I lean slightly against the edge of the desk. “Good evening, Viktor.”

Silence answers. Then a quiet breath travels across the line. “I wondered how long it would take you to figure it out,” he replies.

The faint amusement in his voice confirms everything.

“You took your time,” I continue.

“I had years,” he replies.

I give the silence a moment before continuing. “We should finish this.”

Another brief pause follows. Then Viktor gives a low chuckle. “I was hoping you would reach that conclusion.”

I glance toward the window again, where the patrol lights move slowly across the snow. “Name the place.”

Viktor answers immediately. The meeting point lies outside the city along the waterfront, where abandoned industrial buildings sit empty through the winter months. Neutral ground. A location chosen with intention, just like everything else.

“Midnight, tomorrow,” he adds.

“I’ll be there.”

The line disconnects.

I slowly lower the phone back onto the desk and remain still as the quiet returns to the office. The war that began long before Ivan ever appeared has finally reached its end.

And tomorrow, I will finish it.

The waterfront is quiet when I arrive. Winter has emptied this section of the harbor long before midnight.

Rusted cranes loom above the old industrial buildings like skeletons against the sky, while broken streetlights throw uneven pools of yellow across the snow-covered pavement.

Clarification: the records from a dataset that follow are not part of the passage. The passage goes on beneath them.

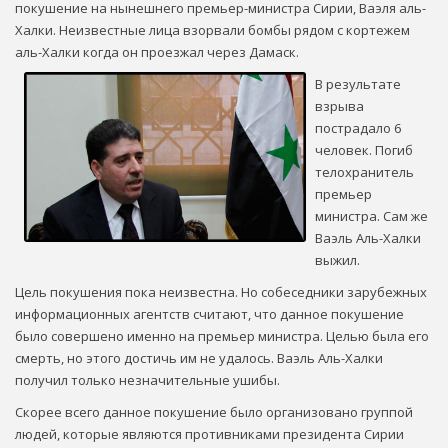
покушение на нынешнего премьер-министра Сирии, Ваэля аль-
Халки. Неизвестные лица взорвали бомбы рядом с кортежем
аль-Халки когда он проезжал через Дамаск.
В результате
взрыва
пострадало 6
человек. Погиб
телохранитель
премьер
министра. Сам же
Ваэль Аль-Халки
выжил.
Цель покушения пока неизвестна. Но собеседники зарубежных
информационных агентств считают, что данное покушение
было совершено именно на премьер министра. Целью была его
смерть, но этого достичь им не удалось. Ваэль Аль-Халки
получил только незначительные ушибы.
Скорее всего данное покушение было организовано группой
людей, которые являются противниками президента Сирии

The ocean pushes quietly against the docks beyond the warehouse district, the low sound of water moving against wood and metal filling the cold air.

Snow moves slowly across the ground, gathering along the edges of the empty lots and abandoned loading platforms. Viktor chose the location well. Remote, controlled, and easy to secure.

I step from the car while the door closes behind me with a muted thud. My men spread out instinctively along the perimeter of the lot, their movements quiet as they take positions near the vehicles and the outer edges of the building.

None of them speaks. They understand what tonight is. This isn’t a negotiation. This is the end of something that began long before any of them entered the organization.

A second set of headlights appears at the far end of the lot a few minutes later, the beams cutting through the falling snow before the vehicle slows and comes to a stop near the opposite side of the warehouse entrance.

Viktor’s men step out first. They position themselves carefully along the edge of the lot, mirroring the distance my own security maintains behind me. Hands remain close to weapons, but no one reaches for them. The tension between the two groups remains controlled.

Everyone here understands the same thing. This fight belongs to two men.

The final door opens. Viktor Sokolov steps out into the cold night.